In sum, the printing presses are working around the clock in Japan and as WSJ reports, when the government finally gets what it wants and the country's descent into the Keynesian Twilight Zone finally ends in the worst example of hyperinflation the world has ever seen, no one will be forced to use a wheelbarrow to cart their yen around because in the new paranormal, you use exoskeletons to move your worthless fiat currency:

Sumitomo Mitsui Banking Corp., the core banking unit of Sumitomo Mitsui Financial Group Inc., said Thursday it has rented eight robotic suits developed by Japanese robotic maker Cyberdyne Inc. to ease the burden on the employees delivering cash. The bank says that would be a first among Japanese financial institutions.


“There have been many cases when a physical burden was placed on senior employees carrying heavy parcels of bank notes and coins. By adopting Cyberdyne’s robotic suits, we can help reduce that burden,” said Tomoyuki Narita, a spokesman at SMBC, Japan’s second-largest bank by assets after Bank of Tokyo-Mitsubishi UFJ.

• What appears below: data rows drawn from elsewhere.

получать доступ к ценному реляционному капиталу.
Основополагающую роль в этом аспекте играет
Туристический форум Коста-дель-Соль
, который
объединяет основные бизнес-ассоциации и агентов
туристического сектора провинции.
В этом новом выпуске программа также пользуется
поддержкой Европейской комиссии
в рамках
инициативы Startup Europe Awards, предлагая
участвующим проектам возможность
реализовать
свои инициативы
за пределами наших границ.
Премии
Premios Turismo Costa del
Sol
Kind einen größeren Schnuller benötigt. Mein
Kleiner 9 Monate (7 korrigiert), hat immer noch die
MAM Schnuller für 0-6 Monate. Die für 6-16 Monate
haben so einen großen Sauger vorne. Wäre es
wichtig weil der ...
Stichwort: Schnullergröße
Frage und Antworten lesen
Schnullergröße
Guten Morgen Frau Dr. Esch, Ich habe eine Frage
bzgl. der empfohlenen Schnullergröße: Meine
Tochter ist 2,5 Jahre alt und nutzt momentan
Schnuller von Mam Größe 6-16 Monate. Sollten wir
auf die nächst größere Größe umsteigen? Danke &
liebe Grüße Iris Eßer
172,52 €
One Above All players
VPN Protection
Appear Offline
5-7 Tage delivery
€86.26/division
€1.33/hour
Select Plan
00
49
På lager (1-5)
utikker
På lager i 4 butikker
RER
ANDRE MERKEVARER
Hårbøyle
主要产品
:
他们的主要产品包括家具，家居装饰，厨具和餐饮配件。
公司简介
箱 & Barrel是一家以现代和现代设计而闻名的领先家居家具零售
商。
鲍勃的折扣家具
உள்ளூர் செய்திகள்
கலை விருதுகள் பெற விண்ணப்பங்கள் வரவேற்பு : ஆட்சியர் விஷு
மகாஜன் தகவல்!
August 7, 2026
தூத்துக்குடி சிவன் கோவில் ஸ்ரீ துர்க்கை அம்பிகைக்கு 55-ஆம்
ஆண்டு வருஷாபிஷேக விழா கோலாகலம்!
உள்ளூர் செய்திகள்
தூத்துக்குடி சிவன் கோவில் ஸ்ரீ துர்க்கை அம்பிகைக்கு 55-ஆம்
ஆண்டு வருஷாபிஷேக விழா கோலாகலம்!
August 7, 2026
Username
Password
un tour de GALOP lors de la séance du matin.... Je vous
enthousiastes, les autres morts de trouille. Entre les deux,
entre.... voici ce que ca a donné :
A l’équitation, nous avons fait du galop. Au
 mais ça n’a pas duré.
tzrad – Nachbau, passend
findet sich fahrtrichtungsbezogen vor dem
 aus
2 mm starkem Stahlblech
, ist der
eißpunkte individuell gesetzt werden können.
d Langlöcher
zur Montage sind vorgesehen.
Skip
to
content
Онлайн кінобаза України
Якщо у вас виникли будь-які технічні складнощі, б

SMBC Delivery Service Co., which mainly collects and delivers cash between bank outlets, has approximately 1,600 workers and about 16% of them are over age 65.  “We are currently placing the robotic suits at four outposts” of the delivery service, “but we’ll consider adding them in more places including the bank’s branches after assessing the effects,” Mr. Narita said.


He said the Hybrid Assistive Limb or HAL suit could reduce the burden of carrying a heavy object by about 40%, so that carrying a 10-kilogram container of bank notes and coins would feel like six kilograms...


The robotics company shares a name with the fictional defense firm behind Skynet, the artificial intelligence system that turned Earth into an apocalyptic wasteland in the Terminator series.